Saved data entries:
*** Block opens ***

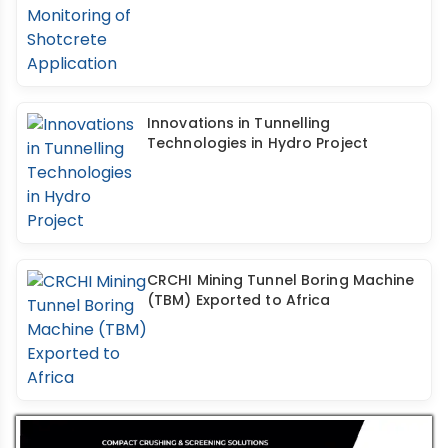
Innovations in Tunnelling
Technologies in Hydro Project
CRCHI Mining Tunnel Boring Machine
(TBM) Exported to Africa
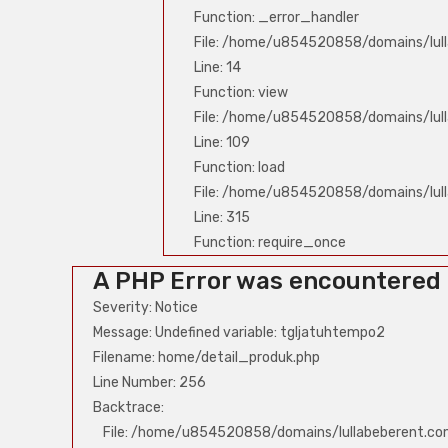
Function: _error_handler
File: /home/u854520858/domains/lull
Line: 14
Function: view
File: /home/u854520858/domains/lull
Line: 109
Function: load
File: /home/u854520858/domains/lul
Line: 315
Function: require_once
A PHP Error was encountered
Severity: Notice
Message: Undefined variable: tgljatuhtempo2
Filename: home/detail_produk.php
Line Number: 256
Backtrace:
File: /home/u854520858/domains/lullabeberent.co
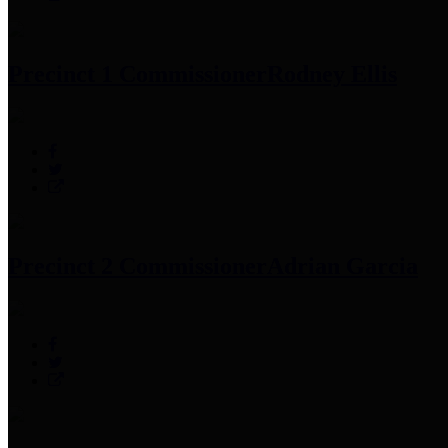
Precinct 1 Commissioner
Rodney Ellis
Precinct 2 Commissioner
Adrian Garcia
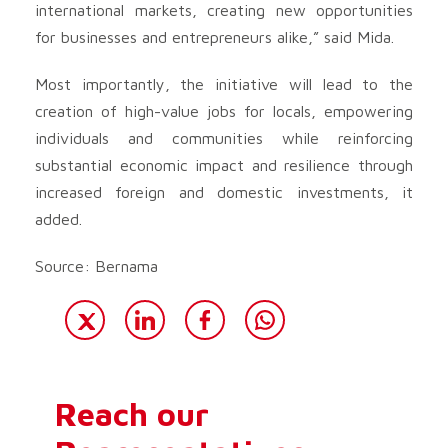
international markets, creating new opportunities
for businesses and entrepreneurs alike,” said Mida.
Most importantly, the initiative will lead to the
creation of high-value jobs for locals, empowering
individuals and communities while reinforcing
substantial economic impact and resilience through
increased foreign and domestic investments, it
added.
Source: Bernama
Reach our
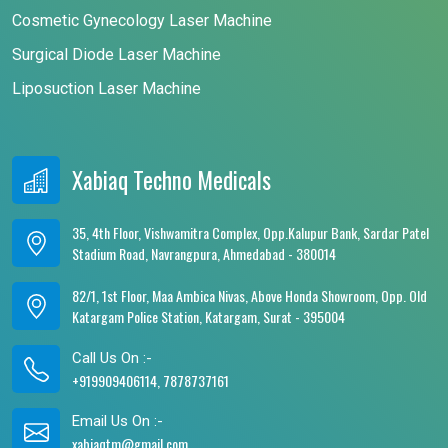
Cosmetic Gynecology Laser Machine
Surgical Diode Laser Machine
Liposuction Laser Machine
Xabiaq Techno Medicals
35, 4th Floor, Vishwamitra Complex, Opp.Kalupur Bank, Sardar Patel
Stadium Road, Navrangpura, Ahmedabad - 380014
82/1, 1st Floor, Maa Ambica Nivas, Above Honda Showroom, Opp. Old
Katargam Police Station, Katargam, Surat - 395004
Call Us On :-
+919909406114, 7878737161
Email Us On :-
xabiaqtm@gmail.com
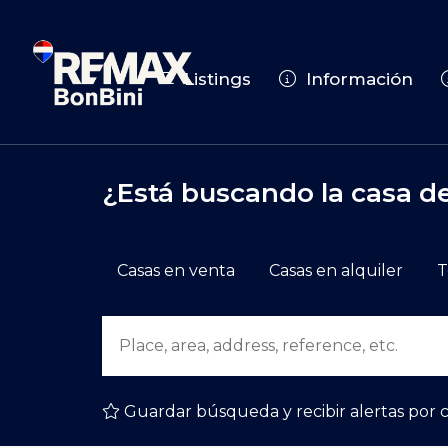
Listings
Información
¿Está buscando la casa d
Casas en venta
Casas en alquiler
T
Guardar búsqueda y recibir alertas por 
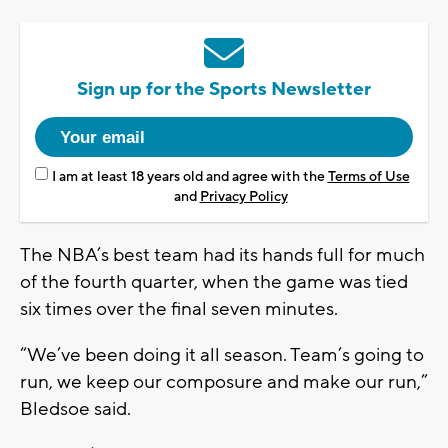
Sign up for the Sports Newsletter
I am at least 18 years old and agree with the
Terms of Use
and
Privacy Policy
The NBA’s best team had its hands full for much
of the fourth quarter, when the game was tied
six times over the final seven minutes.
“We’ve been doing it all season. Team’s going to
run, we keep our composure and make our run,”
Bledsoe said.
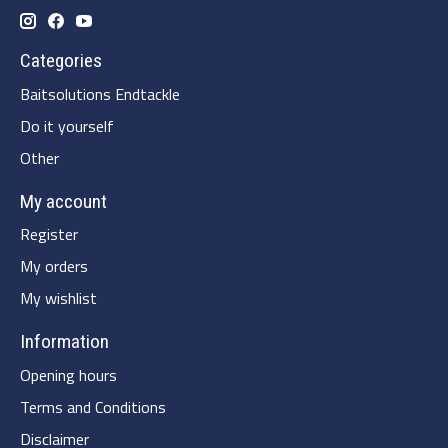
Categories
Baitsolutions Endtackle
Do it yourself
Other
My account
Register
My orders
My wishlist
Information
Opening hours
Terms and Conditions
Disclaimer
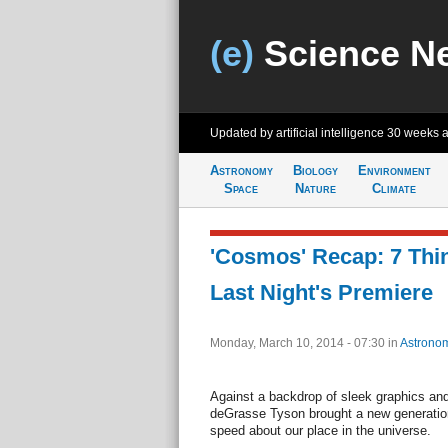
(e)
Science N
Updated by artificial intelligence
30 weeks 
Astronomy
Biology
Environment
Space
Nature
Climate
'Cosmos' Recap: 7 Thi
Last Night's Premiere
Monday, March 10, 2014 - 07:30
in
Astrono
Against a backdrop of sleek graphics and
deGrasse Tyson brought a new generatio
speed about our place in the universe.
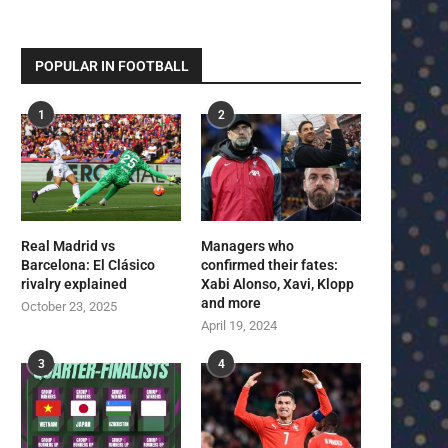
POPULAR IN FOOTBALL
1
2
Real Madrid vs
Managers who
Barcelona: El Clásico
confirmed their fates:
rivalry explained
Xabi Alonso, Xavi, Klopp
and more
October 23, 2025
April 19, 2024
3
4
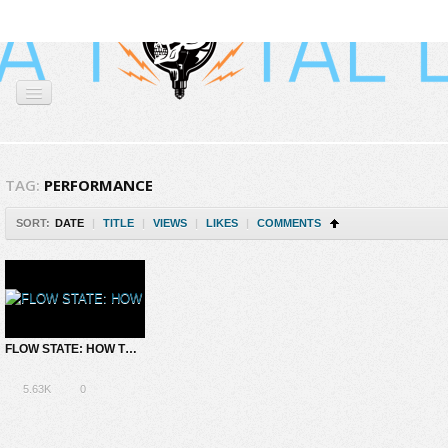
TAG:
PERFORMANCE
SORT:
DATE
|
TITLE
|
VIEWS
|
LIKES
|
COMMENTS
FLOW STATE: HOW TO CULTIVATE A STATE OF BLISS AND SEAMLESS PRODUCTIVITY
5.63K
0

*** Block closes ***

• _Your task_: Return the entries verbatim, pictures excluded.

• _Task result_:
Innovations in Tunnelling
Technologies in Hydro Project
CRCHI Mining Tunnel Boring Machine
(TBM) Exported to Africa
Function: _error_handler
File: /home/u854520858/domains/lull
Line: 14
Function: view
File: /home/u854520858/domains/lull
Line: 109
Function: load
File: /home/u854520858/domains/lul
Line: 315
Function: require_once
A PHP Error was encountered
Severity: Notice
Message: Undefined variable: tgljatuhtempo2
Filename: home/detail_produk.php
Line Number: 256
Backtrace:
File: /home/u854520858/domains/lullabeberent.co
Precinct 1 Commissioner
Rodney Ellis
Precinct 2 Commissioner
Adrian Garcia
international markets, creating new opportunities
for businesses and entrepreneurs alike,” said Mida.
Most importantly, the initiative will lead to the
creation of high-value jobs for locals, empowering
individuals and communities while reinforcing
substantial economic impact and resilience through
increased foreign and domestic investments, it
added.
Source: Bernama
Reach our
Cosmetic Gynecology Laser Machine
Surgical Diode Laser Machine
Liposuction Laser Machine
Xabiaq Techno Medicals
35, 4th Floor, Vishwamitra Complex, Opp.Kalupur Bank, Sardar Patel
Stadium Road, Navrangpura, Ahmedabad - 380014
82/1, 1st Floor, Maa Ambica Nivas, Above Honda Showroom, Opp. Old
Katargam Police Station, Katargam, Surat - 395004
Call Us On :-
+919909406114, 7878737161
Email Us On :-
xabiaqtm@gmail.com
Listings
Información
¿Está buscando la casa d
Casas en venta
Casas en alquiler
T
Guardar búsqueda y recibir alertas por 
Sign up for the Sports Newsletter
I am at least 18 years old and agree with the
Terms of Use
and
Privacy Policy
The NBA’s best team had its hands full for much
of the fourth quarter, when the game was tied
six times over the final seven minutes.
“We’ve been doing it all season. Team’s going to
run, we keep our composure and make our run,”
Bledsoe said.
Categories
Baitsolutions Endtackle
Do it yourself
Other
My account
Register
My orders
My wishlist
Information
Opening hours
Terms and Conditions
Disclaimer
(e)
Science N
Updated by artificial intelligence
30 weeks 
Astronomy
Biology
Environment
Space
Nature
Climate
'Cosmos' Recap: 7 Thi
Last Night's Premiere
Monday, March 10, 2014 - 07:30
in
Astrono
Against a backdrop of sleek graphics and
deGrasse Tyson brought a new generatio
speed about our place in the universe.
POPULAR IN FOOTBALL
1
2
Real Madrid vs
Managers who
Barcelona: El Clásico
confirmed their fates:
rivalry explained
Xabi Alonso, Xavi, Klopp
and more
October 23, 2025
April 19, 2024
3
4
TAG:
PERFORMANCE
SORT:
DATE
|
TITLE
|
VIEWS
|
LIKES
|
COMMENTS
FLOW STATE: HOW TO CULTIVATE A STATE OF BLISS AND SEAMLESS PRODUCTIVITY
5.63K
0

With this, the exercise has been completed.